(Task directions) Retype only what runs from the first line of the listing to the line holding "Michael Seemann: Glossar Kontrollverlust", both included. Do not retype the pictures.

(Data to use)

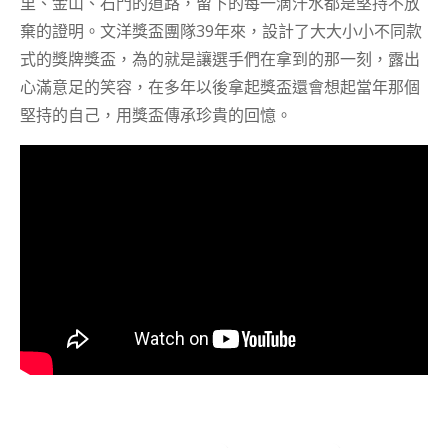
里、金山、石門的道路，留下的每一滴汗水都是堅持不放
棄的證明。文洋獎盃團隊39年來，設計了大大小小不同款
式的獎牌獎盃，為的就是讓選手們在拿到的那一刻，露出
心滿意足的笑容，在多年以後拿起獎盃還會想起當年那個
堅持的自己，用獎盃傳承珍貴的回憶。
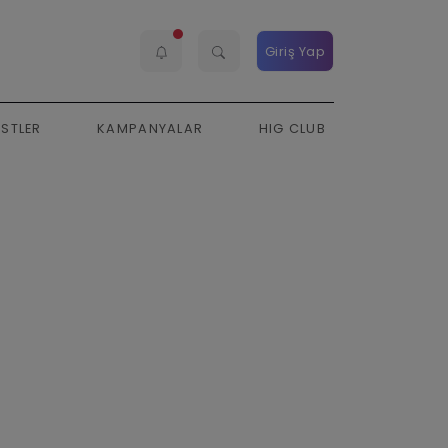
Giriş Yap
ESTLER
KAMPANYALAR
HIG CLUB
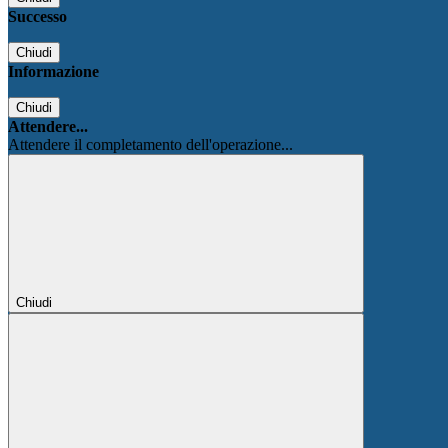
Successo
Chiudi
Informazione
Chiudi
Attendere...
Attendere il completamento dell'operazione...
Chiudi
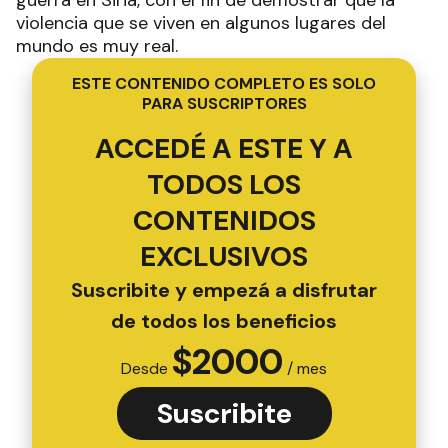
guerra en Siria, con el fin de demostrar que la
violencia que se viven en algunos lugares del
mundo es muy real.
ESTE CONTENIDO COMPLETO ES SOLO
PARA SUSCRIPTORES
ACCEDÉ A ESTE Y A
TODOS LOS
CONTENIDOS
EXCLUSIVOS
Suscribite y empezá a disfrutar
de todos los beneficios
$
2000
Desde
/ mes
Suscribite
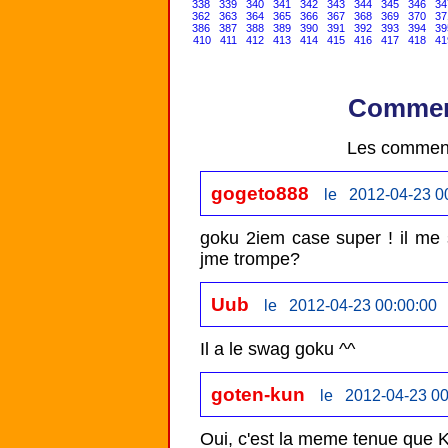
338
339
340
341
342
343
344
345
346
34
362
363
364
365
366
367
368
369
370
37
386
387
388
389
390
391
392
393
394
39
410
411
412
413
414
415
416
417
418
41
Comment
Les comment
gogeto888
le 2012-04-23 0
goku 2iem case super ! il me 
jme trompe?
Uub
le 2012-04-23 00:00:00
goten-kun
le 2012-04-23 00
Oui, c'est la meme tenue que K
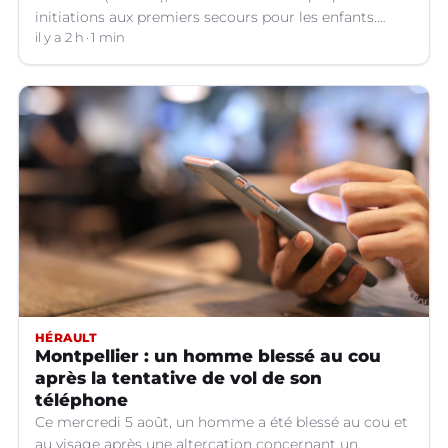
initiations aux premiers secours pour les enfants.
Voici ce qu'il faut savoir.
il y a 2 h
1 min
HÉRAULT
Montpellier : un homme blessé au cou
après la tentative de vol de son
téléphone
Ce mercredi 5 août, un homme a été blessé au cou et
au visage après une altercation concernant un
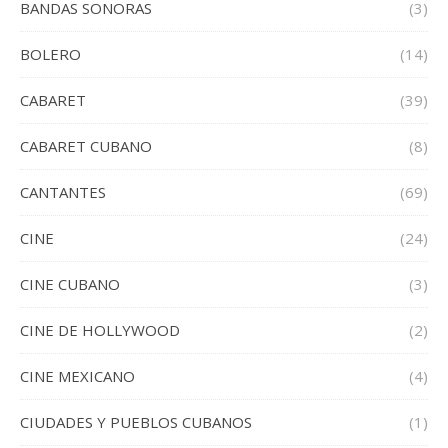
BANDAS SONORAS
(3)
BOLERO
(14)
CABARET
(39)
CABARET CUBANO
(8)
CANTANTES
(69)
CINE
(24)
CINE CUBANO
(3)
CINE DE HOLLYWOOD
(2)
CINE MEXICANO
(4)
CIUDADES Y PUEBLOS CUBANOS
(1)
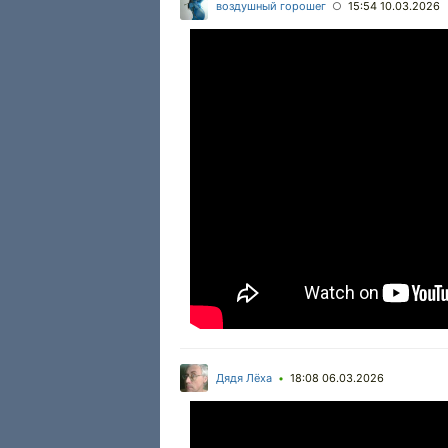
воздушный горошег
15:54 10.03.2026
○
Дядя Лёха
18:08 06.03.2026
•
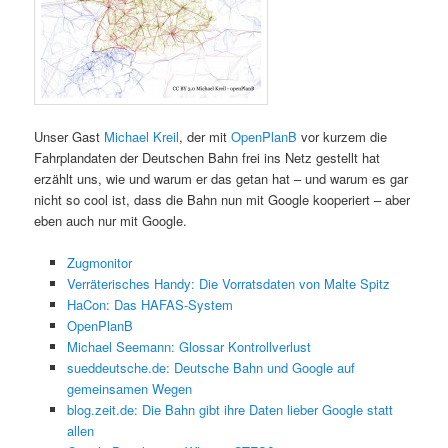
Unser Gast
Michael Kreil
, der mit
OpenPlanB
vor kurzem die
Fahrplandaten der Deutschen Bahn frei ins Netz gestellt hat
erzählt uns, wie und warum er das getan hat – und warum es gar
nicht so cool ist, dass die Bahn nun mit Google kooperiert – aber
eben auch nur mit Google.
Zugmonitor
Verräterisches Handy: Die Vorratsdaten von Malte Spitz
HaCon: Das HAFAS-System
OpenPlanB
Michael Seemann: Glossar Kontrollverlust
sueddeutsche.de: Deutsche Bahn und Google auf
gemeinsamen Wegen
blog.zeit.de: Die Bahn gibt ihre Daten lieber Google statt
allen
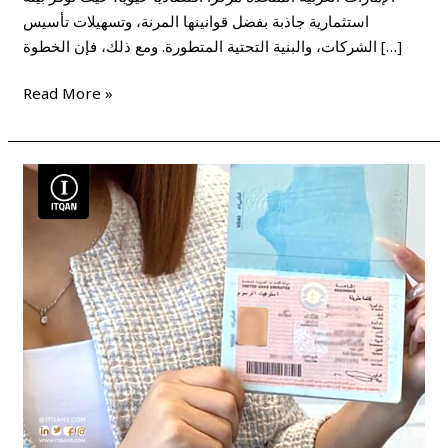
استثمارية جاذبة بفضل قوانينها المرنة، وتسهيلات تأسيس
الشركات، والبنية التحتية المتطورة. ومع ذلك، فإن الخطوة […]
Read More »
تأسيس
شركة
فى
دبى
الجنوب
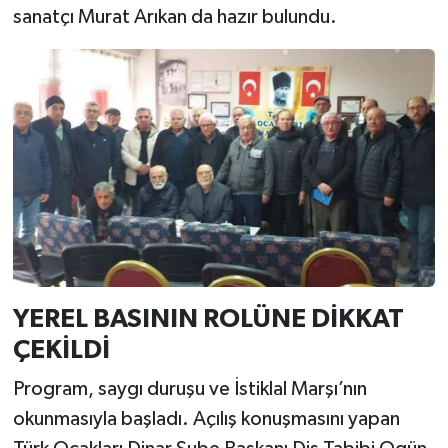
sanatçı Murat Arıkan da hazır bulundu.
YEREL BASININ ROLÜNE DİKKAT
ÇEKİLDİ
Program, saygı duruşu ve İstiklal Marşı’nın
okunmasıyla başladı. Açılış konuşmasını yapan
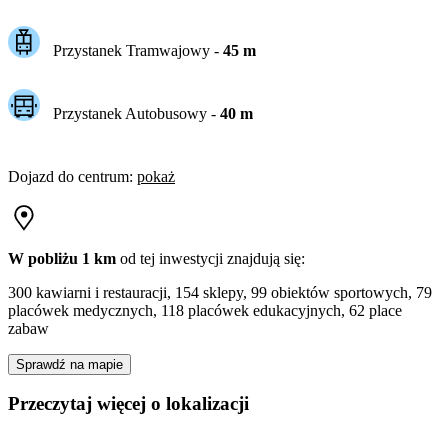
Przystanek Tramwajowy
-
45
m
Przystanek Autobusowy
-
40
m
Dojazd do centrum
:
pokaż
W pobliżu 1 km
od tej
inwestycji
znajdują się:
300 kawiarni i restauracji, 154 sklepy, 99 obiektów sportowych, 79
placówek medycznych, 118 placówek edukacyjnych, 62 place
zabaw
Sprawdź na mapie
Przeczytaj więcej o lokalizacji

(Output for this task)
里、金山、石門的道路，留下的每一滴汗水都是堅持不放
棄的證明。文洋獎盃團隊39年來，設計了大大小小不同款
式的獎牌獎盃，為的就是讓選手們在拿到的那一刻，露出
心滿意足的笑容，在多年以後拿起獎盃還會想起當年那個
堅持的自己，用獎盃傳承珍貴的回憶。
Giriş Yap
ESTLER
KAMPANYALAR
HIG CLUB
Successo
Chiudi
Informazione
Chiudi
Attendere...
Attendere il completamento dell'operazione...
Chiudi
guerra en Siria, con el fin de demostrar que la
violencia que se viven en algunos lugares del
mundo es muy real.
ESTE CONTENIDO COMPLETO ES SOLO
PARA SUSCRIPTORES
ACCEDÉ A ESTE Y A
TODOS LOS
CONTENIDOS
EXCLUSIVOS
Suscribite y empezá a disfrutar
de todos los beneficios
$
2000
Desde
/ mes
Suscribite
338
339
340
341
342
343
344
345
346
34
362
363
364
365
366
367
368
369
370
37
386
387
388
389
390
391
392
393
394
39
410
411
412
413
414
415
416
417
418
41
Comment
Les comment
gogeto888
le 2012-04-23 0
goku 2iem case super ! il me 
jme trompe?
Uub
le 2012-04-23 00:00:00
goten-kun
le 2012-04-23 00
Oui, c'est la meme tenue que K
initiations aux premiers secours pour les enfants.
Voici ce qu'il faut savoir.
il y a 2 h
1 min
HÉRAULT
Montpellier : un homme blessé au cou
après la tentative de vol de son
téléphone
Ce mercredi 5 août, un homme a été blessé au cou et
au visage après une altercation concernant un
BANDAS SONORAS
(3)
BOLERO
(14)
CABARET
(39)
CABARET CUBANO
(8)
CANTANTES
(69)
CINE
(24)
CINE CUBANO
(3)
CINE DE HOLLYWOOD
(2)
CINE MEXICANO
(4)
CIUDADES Y PUEBLOS CUBANOS
(1)
воздушный горошег
15:54 10.03.2026
○
Дядя Лёха
18:08 06.03.2026
•
Unser Gast
Michael Kreil
, der mit
OpenPlanB
vor kurzem die
Fahrplandaten der Deutschen Bahn frei ins Netz gestellt hat
erzählt uns, wie und warum er das getan hat – und warum es gar
nicht so cool ist, dass die Bahn nun mit Google kooperiert – aber
eben auch nur mit Google.
Zugmonitor
Verräterisches Handy: Die Vorratsdaten von Malte Spitz
HaCon: Das HAFAS-System
OpenPlanB
Michael Seemann: Glossar Kontrollverlust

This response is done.